From: "Darrick J. Wong" <darrick.wong@oracle.com>
To: Dave Chinner <david@fromorbit.com>
Cc: linux-xfs@vger.kernel.org
Subject: Re: [PATCH 3/3] xfs: validate btree records on retreival
Date: Mon, 4 Jun 2018 21:02:32 -0700 [thread overview]
Message-ID: <20180605040232.GC9437@magnolia> (raw)
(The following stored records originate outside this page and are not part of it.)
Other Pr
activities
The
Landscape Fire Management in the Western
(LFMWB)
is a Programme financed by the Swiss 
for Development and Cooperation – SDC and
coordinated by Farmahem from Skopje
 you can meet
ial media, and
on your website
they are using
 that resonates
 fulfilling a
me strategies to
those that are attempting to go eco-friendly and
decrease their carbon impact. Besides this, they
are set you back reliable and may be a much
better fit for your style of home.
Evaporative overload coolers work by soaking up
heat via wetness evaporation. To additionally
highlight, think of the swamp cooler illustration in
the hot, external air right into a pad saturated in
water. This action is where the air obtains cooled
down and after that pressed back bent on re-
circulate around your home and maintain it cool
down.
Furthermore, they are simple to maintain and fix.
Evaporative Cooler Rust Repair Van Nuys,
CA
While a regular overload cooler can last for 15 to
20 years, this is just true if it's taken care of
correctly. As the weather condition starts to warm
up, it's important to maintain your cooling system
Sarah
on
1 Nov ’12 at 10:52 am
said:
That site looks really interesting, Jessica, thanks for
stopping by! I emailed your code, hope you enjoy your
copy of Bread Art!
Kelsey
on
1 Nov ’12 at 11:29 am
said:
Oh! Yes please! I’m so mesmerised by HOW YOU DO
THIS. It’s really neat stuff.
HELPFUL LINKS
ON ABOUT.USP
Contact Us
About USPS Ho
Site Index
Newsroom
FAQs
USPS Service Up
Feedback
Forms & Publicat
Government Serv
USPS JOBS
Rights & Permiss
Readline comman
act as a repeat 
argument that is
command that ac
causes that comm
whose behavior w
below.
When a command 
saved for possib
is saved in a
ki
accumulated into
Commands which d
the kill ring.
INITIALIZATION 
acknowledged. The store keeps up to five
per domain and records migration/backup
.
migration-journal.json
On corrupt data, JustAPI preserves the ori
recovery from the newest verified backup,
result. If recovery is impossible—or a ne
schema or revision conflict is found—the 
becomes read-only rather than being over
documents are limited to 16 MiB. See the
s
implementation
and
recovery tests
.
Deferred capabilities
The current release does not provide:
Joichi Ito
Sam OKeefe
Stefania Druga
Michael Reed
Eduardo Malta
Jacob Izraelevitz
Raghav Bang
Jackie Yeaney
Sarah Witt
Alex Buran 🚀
In-Reply-To: <20180605024313.18737-4-david@fromorbit.com>
On Tue, Jun 05, 2018 at 12:43:13PM +1000, Dave Chinner wrote:
> From: Dave Chinner <dchinner@redhat.com>
>
> So we don't check the validity of records as we walk the btree. When
> there are corrupt records in the free space btree (e.g. zero
> startblock/length or beyond EOAG) we just blindly use it and things
> go bad from there. That leads to assert failures on debug kernels
> like this:
>
> XFS: Assertion failed: fs_is_ok, file: fs/xfs/libxfs/xfs_alloc.c, line: 450
> ....
> Call Trace:
> xfs_alloc_fixup_trees+0x368/0x5c0
> xfs_alloc_ag_vextent_near+0x79a/0xe20
> xfs_alloc_ag_vextent+0x1d3/0x330
> xfs_alloc_vextent+0x5e9/0x870
>
> Or crashes like this:
>
> XFS (loop0): xfs_buf_find: daddr 0x7fb28 out of range, EOFS 0x8000
> .....
> BUG: unable to handle kernel NULL pointer dereference at 00000000000000c8
> ....
> Call Trace:
> xfs_bmap_add_extent_hole_real+0x67d/0x930
> xfs_bmapi_write+0x934/0xc90
> xfs_da_grow_inode_int+0x27e/0x2f0
> xfs_dir2_grow_inode+0x55/0x130
> xfs_dir2_sf_to_block+0x94/0x5d0
> xfs_dir2_sf_addname+0xd0/0x590
> xfs_dir_createname+0x168/0x1a0
> xfs_rename+0x658/0x9b0
>
> By checking that free space records pulled from the trees are
> within the valid range, we catch many of these corruptions before
> they can do damage.
>
> This is a generic btree record checking deficiency. We need to
> validate the records we fetch from all the different btrees before
> we use them to catch corruptions like this.
>
> This patch results in a corrupt record emitting an error message and
> returning -EFSCORRUPTED, and the higher layers catch that and abort:
>
> XFS (loop0): Size Freespace BTree record corruption in AG 0 detected!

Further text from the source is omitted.